Final answer:
To find the probability that between 43% and 51% of the sampled adults work during summer vacation, calculate the z-scores for both proportions and find the corresponding probabilities using the z-score table. The probability of over 65% of the sampled adults working during summer vacation is 1.
Step-by-step explanation:
To determine the probability that between 43% and 51% of the sampled adults work during summer vacation, we need to calculate the z-scores for both proportions and use the z-score table to find the corresponding probabilities.
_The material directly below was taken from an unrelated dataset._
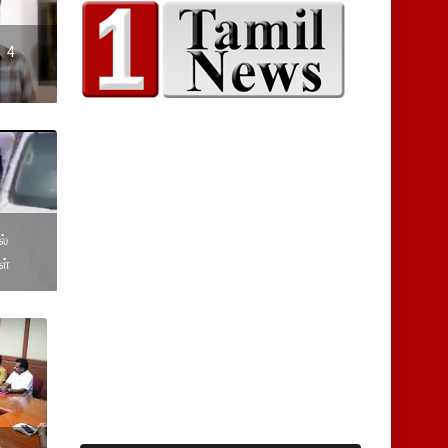
: 4
ல்
ள்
First, we calculate the z-score for 43%:
z = (43 - 47) / sqrt(0.47 * (1 - 0.47) / 400) = -2
Next, we calculate the z-score for 51%:
z = (51 - 47) / sqrt(0.47 * (1 - 0.47) / 400) = 2
Using the z-score table, we find the corresponding probabilities for z = -2 and z = 2:
Probability for z = -2: 0.0228
Probability for z = 2: 0.9772
To find the probability between 43% and 51%, we subtract the probability for z = 2 from the probability for z = -2:
Probability = 0.9772 - 0.0228 = 0.9544
Therefore, the probability that between 43% and 51% of the sampled adults work during summer vacation is 0.9544 (rounded to three decimal places).
To determine the probability that over 65% of the sampled adults work during summer vacation, we need to calculate the z-score for 65%:
z = (65 - 47) / sqrt(0.47 * (1 - 0.47) / 400) = 4.977
Using the z-score table, we find the corresponding probability for z = 4.977:
Probability = 1 (since it is beyond the limit of the z-score table)
Therefore, the probability that over 65% of the sampled adults work during summer vacation is 1 (rounded to three decimal places).